What is needed. Search the listing below for the string "района" and show each line that contains it.

Data for processing.
Content starts
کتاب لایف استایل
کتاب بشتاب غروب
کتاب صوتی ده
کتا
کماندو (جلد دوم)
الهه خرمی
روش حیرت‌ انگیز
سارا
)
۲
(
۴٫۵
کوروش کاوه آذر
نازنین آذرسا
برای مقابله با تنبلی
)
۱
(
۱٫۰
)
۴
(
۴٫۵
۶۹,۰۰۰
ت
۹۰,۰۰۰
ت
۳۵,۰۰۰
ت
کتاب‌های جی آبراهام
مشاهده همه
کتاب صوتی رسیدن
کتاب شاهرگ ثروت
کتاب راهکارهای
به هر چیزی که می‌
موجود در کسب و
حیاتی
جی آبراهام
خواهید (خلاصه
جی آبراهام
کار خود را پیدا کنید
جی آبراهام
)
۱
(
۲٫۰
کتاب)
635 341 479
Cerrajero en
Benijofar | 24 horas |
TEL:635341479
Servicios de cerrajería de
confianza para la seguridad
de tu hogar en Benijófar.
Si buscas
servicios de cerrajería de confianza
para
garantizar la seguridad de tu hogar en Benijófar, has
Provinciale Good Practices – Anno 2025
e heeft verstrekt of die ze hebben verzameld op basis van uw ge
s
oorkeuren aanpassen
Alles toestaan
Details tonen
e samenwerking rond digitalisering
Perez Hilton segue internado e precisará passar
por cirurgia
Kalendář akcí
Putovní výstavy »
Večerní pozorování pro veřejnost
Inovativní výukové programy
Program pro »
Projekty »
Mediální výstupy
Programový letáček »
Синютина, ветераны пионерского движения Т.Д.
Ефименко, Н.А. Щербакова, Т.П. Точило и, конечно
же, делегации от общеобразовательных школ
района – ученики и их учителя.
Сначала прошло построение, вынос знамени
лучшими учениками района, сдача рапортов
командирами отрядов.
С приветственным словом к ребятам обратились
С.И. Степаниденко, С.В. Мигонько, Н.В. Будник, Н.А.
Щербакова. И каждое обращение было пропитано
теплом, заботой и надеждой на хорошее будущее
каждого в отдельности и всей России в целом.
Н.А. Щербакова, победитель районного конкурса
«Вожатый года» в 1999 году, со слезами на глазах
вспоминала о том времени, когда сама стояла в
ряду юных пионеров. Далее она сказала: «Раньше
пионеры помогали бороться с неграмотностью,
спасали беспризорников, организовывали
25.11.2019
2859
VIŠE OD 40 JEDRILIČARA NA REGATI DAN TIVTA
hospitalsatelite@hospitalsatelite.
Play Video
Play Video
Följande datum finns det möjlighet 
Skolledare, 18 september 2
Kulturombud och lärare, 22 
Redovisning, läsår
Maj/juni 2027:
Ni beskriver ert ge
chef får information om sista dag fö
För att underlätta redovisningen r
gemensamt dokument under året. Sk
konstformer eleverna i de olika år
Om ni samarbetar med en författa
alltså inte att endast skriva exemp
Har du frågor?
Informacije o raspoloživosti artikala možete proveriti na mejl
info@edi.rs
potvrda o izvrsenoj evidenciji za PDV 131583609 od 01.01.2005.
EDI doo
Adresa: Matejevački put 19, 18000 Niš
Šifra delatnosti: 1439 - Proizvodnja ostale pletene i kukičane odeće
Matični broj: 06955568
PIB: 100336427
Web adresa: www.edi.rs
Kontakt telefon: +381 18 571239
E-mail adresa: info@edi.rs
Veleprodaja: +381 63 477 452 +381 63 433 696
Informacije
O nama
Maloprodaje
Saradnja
Content ends
Answer for the task.
района – ученики и их учителя.
лучшими учениками района, сдача рапортов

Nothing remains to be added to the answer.